急性大動脈解離には、臨床的に用いられる2つの有名な分類があります。

それはStanford分類DeBakey分類です。

これらの分類によって手術の適応や術式が変わってきますので、救急・集中治療・循環器領域に携わる医療者は知っておくべき分類と言えます。

Stanford分類

Stanford分類は、大動脈解離の“範囲”による分類です。

「上行大動脈」という心臓に近い大動脈に解離が及んでいるかどうかで分類されており、

  • A型:上行大動脈に解離が及んでいる場合
  • B型:上行大動脈に解離が及んでいない場合

となります。

上行大動脈に解離が及んでいる場合(=A型の場合)、解離がさらに心臓側に拡大してしまう可能性が高く、心嚢内に破裂して心タンポナーデになったり、冠動脈が裂けて心筋梗塞になったり、大動脈弁を破壊してしまったりすることで、致死的となります。

A型の予後は極めて不良で、手術を行わなかった場合、

  • 発症後≦1時間:15%が死亡
  • 1時間ごとに1~2%ずつ死亡率上昇
  • 発症後≦48時間:70%が死亡
  • 発症後≦2週間:≧80%が死亡

ですから、緊急で手術を行わなければなりません。

一方、B型の場合は、死亡率≦10%と予後は比較的良好で、基本的には安静と降圧治療による保存療法となります。

ただし、分枝血管の閉塞による致死的な臓器虚血(腸管虚血や下肢虚血など)がある場合には、ステント治療などの手術が必要となります。

DeBakey分類

DeBakey分類は、大動脈が“どこから裂け始めたか”“どこまで裂けたか”による分類です。

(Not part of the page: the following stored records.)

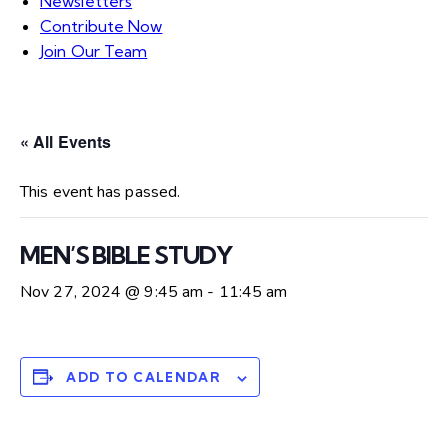
Newsletters
Contribute Now
Join Our Team
« All Events
This event has passed.
MEN’S BIBLE STUDY
Nov 27, 2024 @ 9:45 am
-
11:45 am
ADD TO CALENDAR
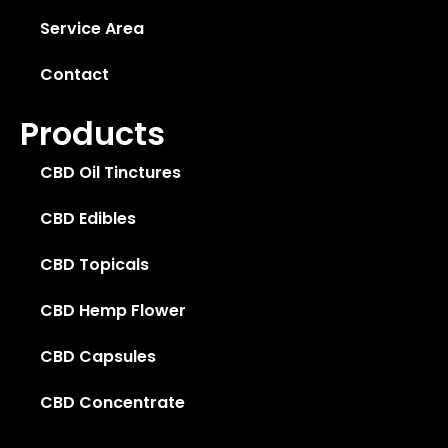
Service Area
Contact
Products
CBD Oil Tinctures
CBD Edibles
CBD Topicals
CBD Hemp Flower
CBD Capsules
CBD Concentrate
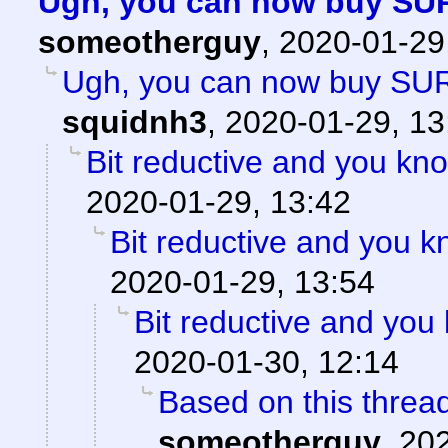
Ugh, you can now buy SU
someotherguy
,
2020-01-29
Ugh, you can now buy SU
squidnh3
,
2020-01-29, 13
Bit reductive and you kno
2020-01-29, 13:42
Bit reductive and you k
2020-01-29, 13:54
Bit reductive and you 
2020-01-30, 12:14
Based on this thread
someotherguy
,
202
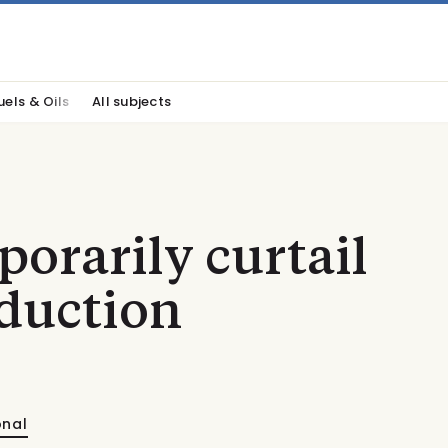
uels & Oils
All subjects
porarily curtail
duction
onal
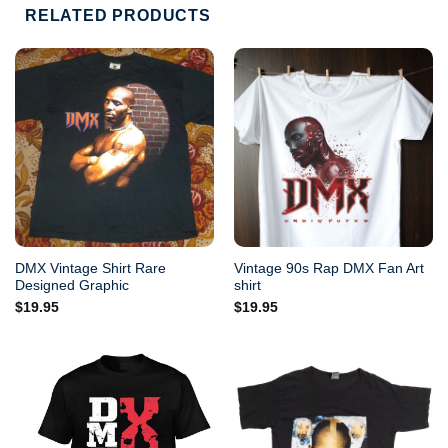
RELATED PRODUCTS
DMX Vintage Shirt Rare
Vintage 90s Rap DMX Fan Art
Designed Graphic
shirt
$
19.95
$
19.95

  • Ⅰ型:上行大動脈から裂け始めて、弓部大動脈以遠まで裂けてしまった場合
  • Ⅱ型:上行大動脈から裂け始めて、上行大動脈で解離がとどまった場合
  • Ⅲ型:上行大動脈以外から裂け始めた場合

Ⅰ型とⅡ型は上行大動脈が解離しているため、緊急手術が必要であることは言うまでもありませんし、手術をすることにより裂け始めの部分(entryと言います)を切除できるため、将来的な解離の拡大を防げるかもしれません。

一方で、Ⅲ型の場合は、entryを切除することは難しく、治療方針のバリエーションが少しややこしくなっています。

ざっくりと説明すると、

  • 上行大動脈まで裂けてしまい、今にも破裂しそうな場合    ⇒緊急手術
  • 上行大動脈まで裂けているが、それ以上広がらなさそうな場合 ⇒保存治療可能かも
  • 上行大動脈は裂けていない場合               ⇒保存治療

といった感じになります。

まとめ

★急性大動脈解離は命に関わる恐い疾患である。

★症状が多彩で、症状も一旦改善するため、発見しにくい。

★身体診察、簡易的な検査では、否定しきるのは難しい。

★少しでも疑ったら、大動脈造影CTが必要。